John Coltrane and Johnny Hartman


It was 1946 when Louis van Gelder decided to build a new home for his family in Hackensack, New Jersey. When he saw the blueprints, his son Rudy asked him to add a little thing. He wanted a control room with a double glass window to the living room. Also, the living room should be big, with a high ceiling.

Rudy was already busy recording local musicians for 78s. His father wanted to help his enthusiastic son and indulged him. The resulting studio is the birth place for one of the most famous jazz studios in the world. Rudy van Gelder recorded for Impulse!, Prestige, Verve, and Blue Note, among others. The studio moved to Englewood Cliffs in the same state. The original location doesn’t exist anymore, but the Englewood Cliffs is registered in the National Register of Historic Places, for its significance in the performing arts.

Reading the lists of recorded works here is like reading the Who’s Who of music of the age. Rudy van Gelder was well known as a genius with golden ears. Almost all of the recordings from Blue Note between 1953 and 1967 were from his studio. Not everyone though: notably Charles Mingus didn’t want to go anywhere near ‘RVG’, saying he changed the sound. His recordings are very coloured as a result.

Rudy died in 2016, leaving his studio to his assistant Mauren Sickler.
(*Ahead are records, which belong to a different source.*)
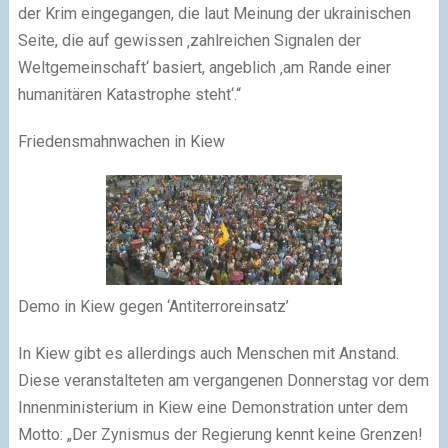
der Krim eingegangen, die laut Meinung der ukrainischen
Seite, die auf gewissen ‚zahlreichen Signalen der
Weltgemeinschaft‘ basiert, angeblich ‚am Rande einer
humanitären Katastrophe steht‘.“
Friedensmahnwachen in Kiew
Demo in Kiew gegen ‘Antiterroreinsatz’
In Kiew gibt es allerdings auch Menschen mit Anstand.
Diese veranstalteten am vergangenen Donnerstag vor dem
Innenministerium in Kiew eine Demonstration unter dem
Motto: „Der Zynismus der Regierung kennt keine Grenzen!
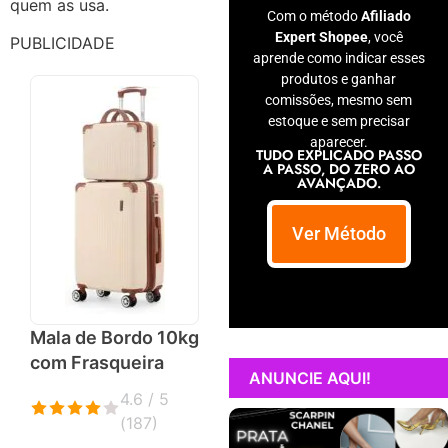
quem as usa.
Com o método
Afiliado
Expert Shopee
, você
PUBLICIDADE
aprende como indicar esses
produtos e ganhar
comissões, mesmo sem
estoque e sem precisar
aparecer.
TUDO EXPLICADO PASSO
A PASSO, DO ZERO AO
AVANÇADO.
Ver Método
Mala de Bordo 10kg
com Frasqueira
ANUNCIE AQUI!
4.6 / 5
(
187
)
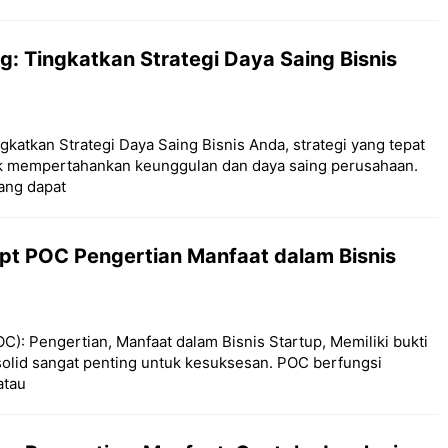
g: Tingkatkan Strategi Daya Saing Bisnis
gkatkan Strategi Daya Saing Bisnis Anda, strategi yang tepat
uk mempertahankan keunggulan dan daya saing perusahaan.
yang dapat
pt POC Pengertian Manfaat dalam Bisnis
C): Pengertian, Manfaat dalam Bisnis Startup, Memiliki bukti
olid sangat penting untuk kesuksesan. POC berfungsi
atau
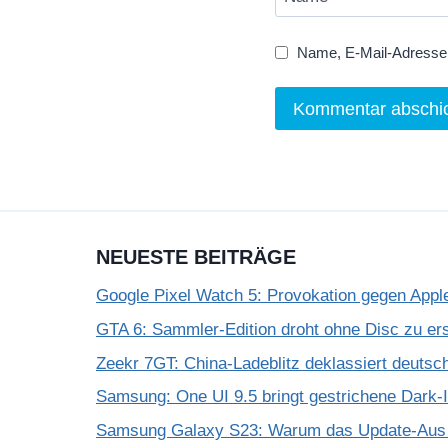
Name, E-Mail-Adresse 
NEUESTE BEITRÄGE
Google Pixel Watch 5: Provokation gegen App
GTA 6: Sammler-Edition droht ohne Disc zu er
Zeekr 7GT: China-Ladeblitz deklassiert deuts
Samsung: One UI 9.5 bringt gestrichene Dark-
Samsung Galaxy S23: Warum das Update-Aus 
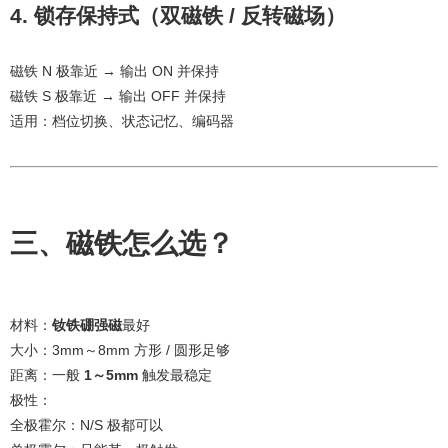
4. 锁存保持式（双磁铁 / 反转磁场）
磁铁 N 极靠近 → 输出 ON 并保持
磁铁 S 极靠近 → 输出 OFF 并保持
适用：档位切换、状态记忆、编码器
三、磁铁怎么选？
材料：
钕铁硼强磁
最好
大小：3mm～8mm 方形 / 圆形足够
距离：一般
1～5mm
触发最稳定
极性：
全极霍尔：N/S 极都可以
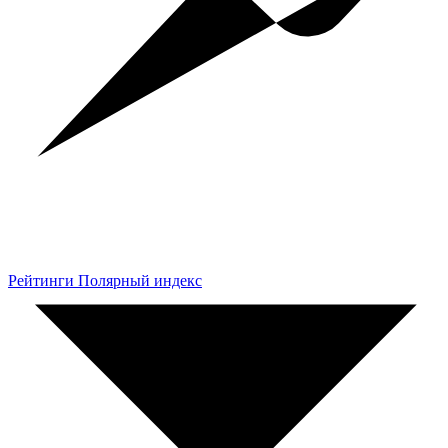
Рейтинги Полярный индекс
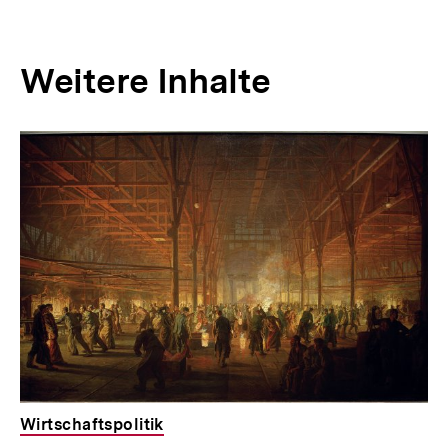
Weitere Inhalte
Inhaltskarousell
Inhaltskarussell
für
überspringen
weitere
Inhalte
Wirtschaftspolitik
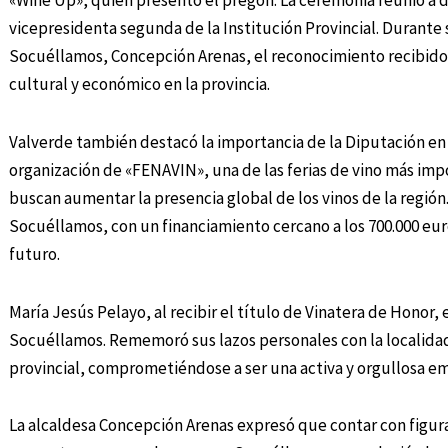
«Wine Up», quien presentó el pregón. La ceremonia reunió a d
vicepresidenta segunda de la Institución Provincial. Durante 
Socuéllamos, Concepción Arenas, el reconocimiento recibido,
cultural y económico en la provincia.
Valverde también destacó la importancia de la Diputación en
organización de «FENAVIN», una de las ferias de vino más imp
buscan aumentar la presencia global de los vinos de la región
Socuéllamos, con un financiamiento cercano a los 700.000 eu
futuro.
María Jesús Pelayo, al recibir el título de Vinatera de Hono
Socuéllamos. Rememoró sus lazos personales con la localidad 
provincial, comprometiéndose a ser una activa y orgullosa e
La alcaldesa Concepción Arenas expresó que contar con figur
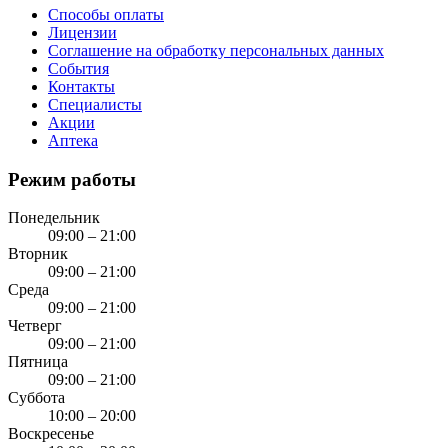
Способы оплаты
Лицензии
Соглашение на обработку персональных данных
События
Контакты
Специалисты
Акции
Аптека
Режим работы
Понедельник
09:00 – 21:00
Вторник
09:00 – 21:00
Среда
09:00 – 21:00
Четверг
09:00 – 21:00
Пятница
09:00 – 21:00
Суббота
10:00 – 20:00
Воскресенье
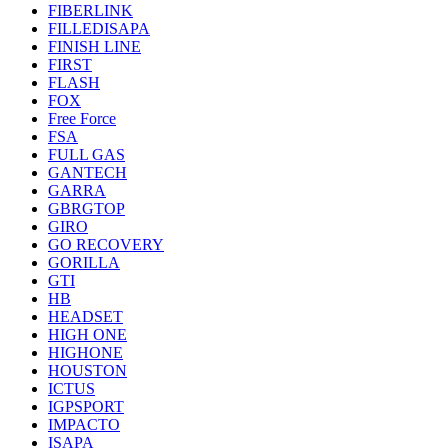
FIBERLINK
FILLEDISAPA
FINISH LINE
FIRST
FLASH
FOX
Free Force
FSA
FULL GAS
GANTECH
GARRA
GBRGTOP
GIRO
GO RECOVERY
GORILLA
GTI
HB
HEADSET
HIGH ONE
HIGHONE
HOUSTON
ICTUS
IGPSPORT
IMPACTO
ISAPA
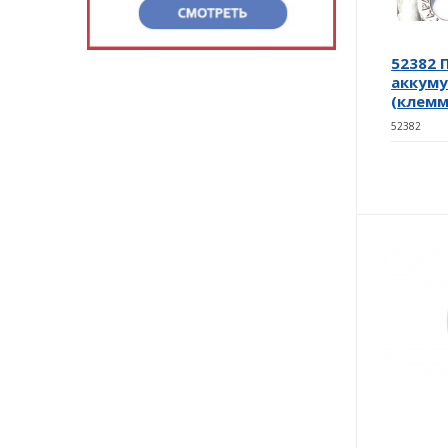
52382
аккуму
(клемм
52382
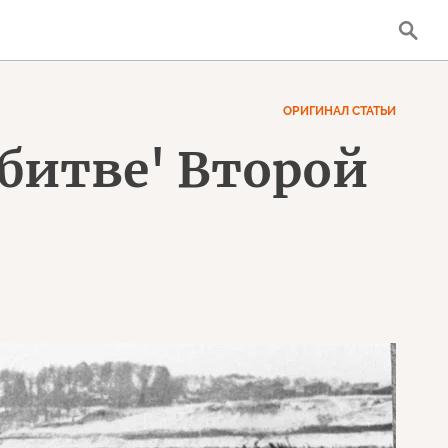
ОРИГИНАЛ СТАТЬИ
битве' Второй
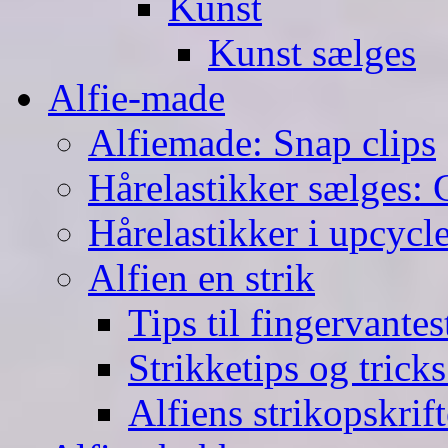
Kunst
Kunst sælges
Alfie-made
Alfiemade: Snap clips
Hårelastikker sælges: C
Hårelastikker i upcycl
Alfien en strik
Tips til fingervante
Strikketips og trick
Alfiens strikopskrift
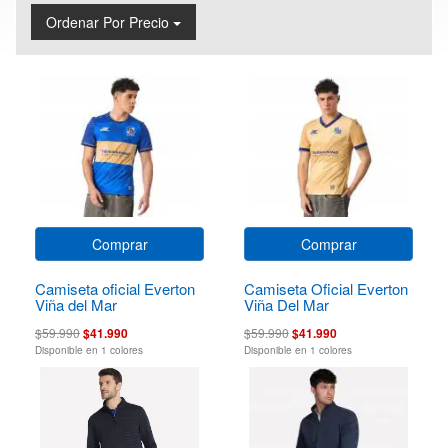
Ordenar Por Precio
Comprar
Comprar
Camiseta oficial Everton
Camiseta Oficial Everton
Viña del Mar
Viña Del Mar
$59.990
$41.990
$59.990
$41.990
Disponible en 1 colores
Disponible en 1 colores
In 2008 a warehouse fire at the Universal Studios destroyed a hidden storage next to a fairground. The storage was leased to the Universal Music Group and it was said to contain mostly movies. It didn’t, as the New York Times reconstructed. The fire destroyed many master recordings, and not only of the UMG itself. Estimates run from 120000 to 175000 master recording having been lost in the blaze. Almost all of the Impulse! recording from Rudy van Gelder were destroyed, probably also this one.